Citation: Mitsuishi T, Hamatani S, Hirooka S, Fukasawa N, Aizawa D, Hara Y, et al. (2017) Clinicopathological characteristics of duodenal epithelial neoplasms: Focus on tumors with a gastric mucin phenotype (pyloric gland-type tumors). PLoS ONE 12(4): e0174985. https://doi.org/10.1371/journal.pone.0174985
Editor: Ken-ichi Mukaisho, Shiga University of Medical science, JAPAN
Received: October 28, 2016; Accepted: March 18, 2017; Published: April 4, 2017
Copyright: © 2017 Mitsuishi et al. This is an open access article distributed under the terms of the Creative Commons Attribution License, which permits unrestricted use, distribution, and reproduction in any medium, provided the original author and source are credited.

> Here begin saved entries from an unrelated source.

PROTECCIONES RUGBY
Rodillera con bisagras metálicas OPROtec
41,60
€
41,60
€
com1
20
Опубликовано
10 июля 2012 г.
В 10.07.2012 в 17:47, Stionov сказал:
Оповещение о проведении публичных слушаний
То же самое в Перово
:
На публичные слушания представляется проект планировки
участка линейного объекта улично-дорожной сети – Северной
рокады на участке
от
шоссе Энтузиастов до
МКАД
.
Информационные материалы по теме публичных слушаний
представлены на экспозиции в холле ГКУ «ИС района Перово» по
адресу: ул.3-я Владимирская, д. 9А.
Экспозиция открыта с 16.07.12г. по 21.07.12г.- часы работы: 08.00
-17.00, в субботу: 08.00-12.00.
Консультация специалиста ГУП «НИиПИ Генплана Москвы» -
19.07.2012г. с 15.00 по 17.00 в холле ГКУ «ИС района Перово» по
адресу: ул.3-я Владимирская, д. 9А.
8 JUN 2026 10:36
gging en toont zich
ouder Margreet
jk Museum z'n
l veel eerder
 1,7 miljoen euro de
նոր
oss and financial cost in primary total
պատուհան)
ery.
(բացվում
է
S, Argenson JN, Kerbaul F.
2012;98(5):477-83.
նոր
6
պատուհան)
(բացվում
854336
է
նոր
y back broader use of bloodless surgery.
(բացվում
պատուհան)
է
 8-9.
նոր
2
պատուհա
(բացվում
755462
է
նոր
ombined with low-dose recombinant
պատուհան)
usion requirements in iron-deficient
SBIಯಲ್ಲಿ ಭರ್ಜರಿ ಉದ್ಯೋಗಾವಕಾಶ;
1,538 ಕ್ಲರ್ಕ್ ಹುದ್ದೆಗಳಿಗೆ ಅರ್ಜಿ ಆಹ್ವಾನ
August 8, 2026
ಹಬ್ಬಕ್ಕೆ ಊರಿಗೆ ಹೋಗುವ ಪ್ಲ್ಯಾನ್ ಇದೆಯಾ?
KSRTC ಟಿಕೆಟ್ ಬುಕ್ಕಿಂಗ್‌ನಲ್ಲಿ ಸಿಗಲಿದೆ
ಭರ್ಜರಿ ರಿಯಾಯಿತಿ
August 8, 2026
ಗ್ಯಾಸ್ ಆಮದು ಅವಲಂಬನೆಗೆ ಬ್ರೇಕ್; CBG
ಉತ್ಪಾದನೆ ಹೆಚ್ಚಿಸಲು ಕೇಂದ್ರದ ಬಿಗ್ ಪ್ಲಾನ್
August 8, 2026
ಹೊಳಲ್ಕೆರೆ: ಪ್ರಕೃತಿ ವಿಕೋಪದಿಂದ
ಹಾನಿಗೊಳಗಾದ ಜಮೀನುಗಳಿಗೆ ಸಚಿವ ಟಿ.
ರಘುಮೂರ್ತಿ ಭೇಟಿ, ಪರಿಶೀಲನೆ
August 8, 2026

Data Availability: All relevant data are within the paper and its Supporting Information files.
Funding: The authors received no specific funding for this work.
Competing interests: The authors have declared that no competing interests exist.

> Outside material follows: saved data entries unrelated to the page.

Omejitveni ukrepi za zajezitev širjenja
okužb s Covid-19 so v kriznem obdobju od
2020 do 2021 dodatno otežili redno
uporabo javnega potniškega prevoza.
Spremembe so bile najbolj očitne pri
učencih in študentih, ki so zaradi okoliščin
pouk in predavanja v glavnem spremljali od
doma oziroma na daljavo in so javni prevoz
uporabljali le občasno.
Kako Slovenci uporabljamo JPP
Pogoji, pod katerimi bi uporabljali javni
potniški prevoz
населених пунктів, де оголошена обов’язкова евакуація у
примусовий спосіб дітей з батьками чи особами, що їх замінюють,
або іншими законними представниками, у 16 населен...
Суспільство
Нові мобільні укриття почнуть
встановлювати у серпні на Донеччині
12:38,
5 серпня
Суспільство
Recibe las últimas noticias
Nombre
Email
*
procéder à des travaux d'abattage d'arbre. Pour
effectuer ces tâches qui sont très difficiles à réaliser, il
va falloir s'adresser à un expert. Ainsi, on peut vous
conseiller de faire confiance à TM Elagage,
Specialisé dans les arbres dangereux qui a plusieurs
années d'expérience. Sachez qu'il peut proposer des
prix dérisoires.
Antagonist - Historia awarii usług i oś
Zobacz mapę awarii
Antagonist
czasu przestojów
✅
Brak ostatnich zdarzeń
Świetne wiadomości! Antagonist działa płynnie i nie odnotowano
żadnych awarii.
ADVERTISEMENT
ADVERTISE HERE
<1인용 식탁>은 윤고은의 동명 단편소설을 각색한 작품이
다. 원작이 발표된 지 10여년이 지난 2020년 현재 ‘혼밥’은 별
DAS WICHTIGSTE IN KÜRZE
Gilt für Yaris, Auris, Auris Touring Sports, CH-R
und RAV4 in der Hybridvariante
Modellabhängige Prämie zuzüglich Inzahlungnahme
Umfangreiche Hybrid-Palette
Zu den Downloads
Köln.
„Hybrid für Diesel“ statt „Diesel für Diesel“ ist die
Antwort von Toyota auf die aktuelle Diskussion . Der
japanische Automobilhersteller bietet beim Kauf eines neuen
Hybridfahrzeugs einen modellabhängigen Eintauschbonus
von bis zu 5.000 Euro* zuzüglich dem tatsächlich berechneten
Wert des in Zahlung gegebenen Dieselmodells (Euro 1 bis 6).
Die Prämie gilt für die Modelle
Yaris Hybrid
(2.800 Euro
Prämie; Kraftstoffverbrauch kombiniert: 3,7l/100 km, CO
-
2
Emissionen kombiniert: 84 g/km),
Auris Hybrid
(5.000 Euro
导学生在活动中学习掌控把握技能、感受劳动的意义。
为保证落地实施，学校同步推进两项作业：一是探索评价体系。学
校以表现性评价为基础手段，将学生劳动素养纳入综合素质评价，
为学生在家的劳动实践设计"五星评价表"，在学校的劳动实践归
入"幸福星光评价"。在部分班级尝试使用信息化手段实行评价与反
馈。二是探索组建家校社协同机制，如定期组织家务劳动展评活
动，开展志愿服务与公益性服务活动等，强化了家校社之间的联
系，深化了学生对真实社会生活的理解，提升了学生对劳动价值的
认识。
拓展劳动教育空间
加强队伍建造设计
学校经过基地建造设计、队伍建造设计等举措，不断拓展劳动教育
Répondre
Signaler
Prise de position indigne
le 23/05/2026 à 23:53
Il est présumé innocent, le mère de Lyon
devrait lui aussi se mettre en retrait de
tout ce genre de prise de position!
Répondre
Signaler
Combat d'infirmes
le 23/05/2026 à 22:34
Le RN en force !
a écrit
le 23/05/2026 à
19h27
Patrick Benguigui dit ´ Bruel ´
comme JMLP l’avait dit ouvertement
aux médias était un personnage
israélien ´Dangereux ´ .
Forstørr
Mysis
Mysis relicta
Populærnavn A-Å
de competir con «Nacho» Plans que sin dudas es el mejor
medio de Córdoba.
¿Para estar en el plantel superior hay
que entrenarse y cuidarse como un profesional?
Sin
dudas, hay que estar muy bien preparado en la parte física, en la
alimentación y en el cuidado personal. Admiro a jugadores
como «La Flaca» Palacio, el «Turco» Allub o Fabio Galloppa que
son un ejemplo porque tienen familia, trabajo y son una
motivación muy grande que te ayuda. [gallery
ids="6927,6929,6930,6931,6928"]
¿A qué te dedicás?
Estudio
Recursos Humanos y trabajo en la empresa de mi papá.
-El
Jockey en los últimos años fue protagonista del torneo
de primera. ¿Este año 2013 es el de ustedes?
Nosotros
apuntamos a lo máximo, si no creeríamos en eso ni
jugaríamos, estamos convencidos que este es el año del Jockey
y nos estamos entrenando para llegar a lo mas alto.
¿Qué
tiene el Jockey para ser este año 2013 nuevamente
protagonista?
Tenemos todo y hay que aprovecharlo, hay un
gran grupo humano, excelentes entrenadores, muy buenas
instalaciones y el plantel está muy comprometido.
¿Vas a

Epithelial tumors less commonly occur in the duodenum than in the stomach or large intestine. Recent progress in endoscopic technology has increased the detection rate of epithelial tumors arising in the duodenum [1–3]. To our knowledge, however, large studies of resected specimens are scant, and the clinicopathological characteristics of duodenal epithelial tumors remain a matter of debate.
Tumors differentiating into Brunner’s glands have been reported in the duodenum [4–9]. Recently, many of these tumors have been found to be special tumors resembling pyloric gland-type (PG) tumors arising in the stomach. These tumors are characterized by the presence of a gastric mucin phenotype in superficial regions and hyperplasia of eosinophilic or clear mucous glands resembling pyloric glands in deep regions . Some studies have reported that the presence of epithelial tumors with gastric features is associated with generative cell zones formed in Brunner’s glands during the process of mucosal regeneration [11–13]. Recently, duodenal tumors, including advanced cancer, have been studied , but the early stage of tumorigenesis limited to intramucosal lesions remains poorly understood.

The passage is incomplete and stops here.